- _Task to complete_
Among the lines below, restate word for word only those from the line with "Describe the element" through the line with "Locate an element on the screen.", with both end lines kept.

- _Record excerpts_
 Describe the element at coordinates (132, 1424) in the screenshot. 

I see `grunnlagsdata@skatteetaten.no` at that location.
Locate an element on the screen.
---
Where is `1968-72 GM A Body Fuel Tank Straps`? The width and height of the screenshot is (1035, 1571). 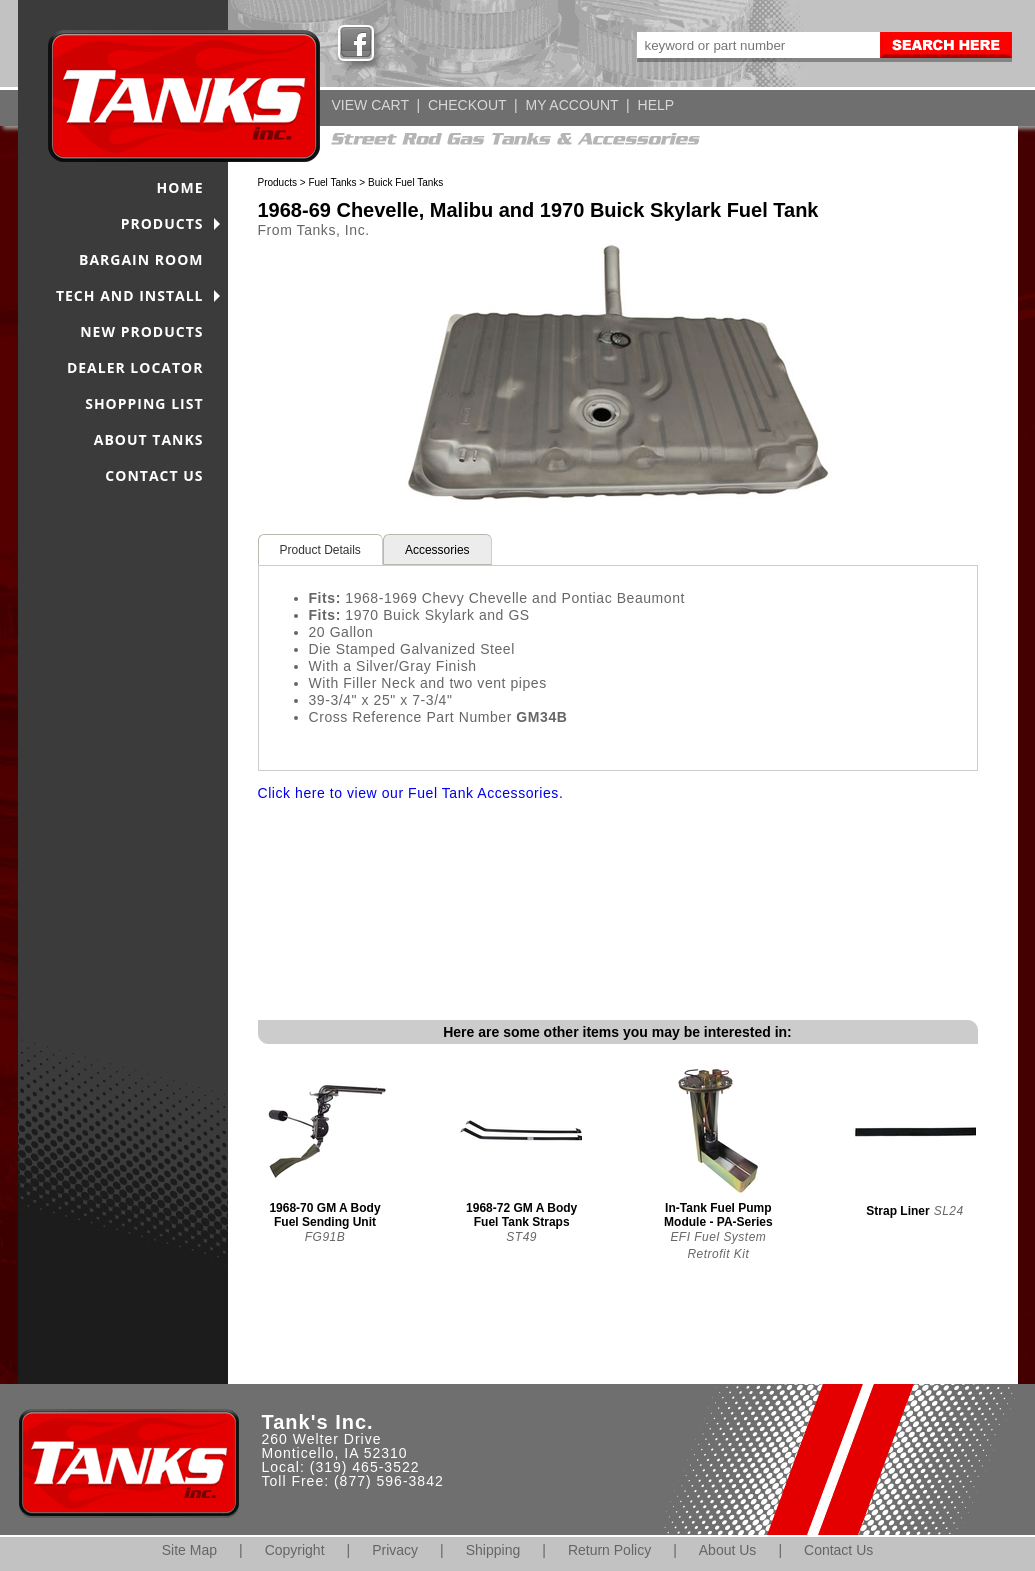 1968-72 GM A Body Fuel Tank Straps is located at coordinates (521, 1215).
--
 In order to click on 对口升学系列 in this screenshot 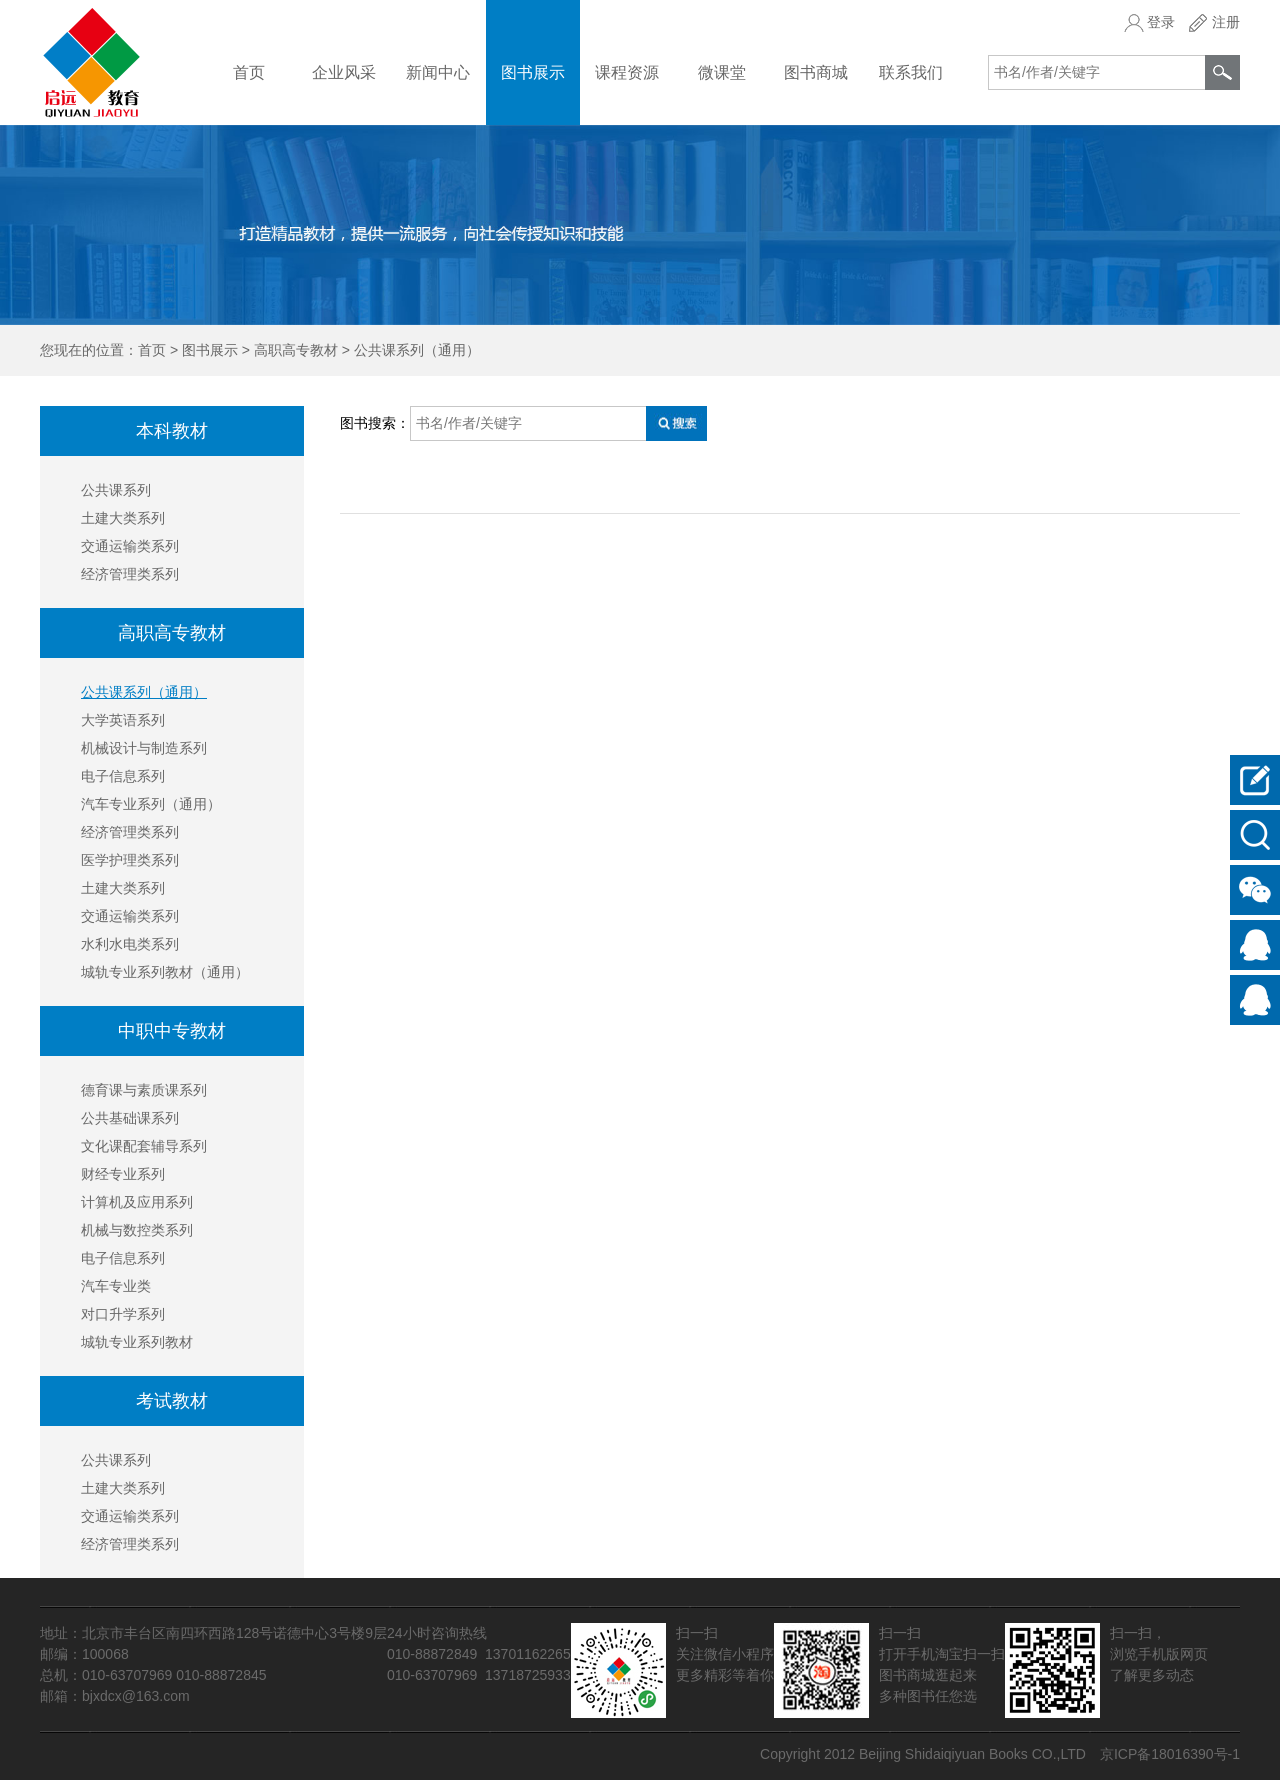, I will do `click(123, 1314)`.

- _Answer to this problem_
 Describe the element at coordinates (132, 1424) in the screenshot. 

I see `grunnlagsdata@skatteetaten.no` at that location.
Locate an element on the screen.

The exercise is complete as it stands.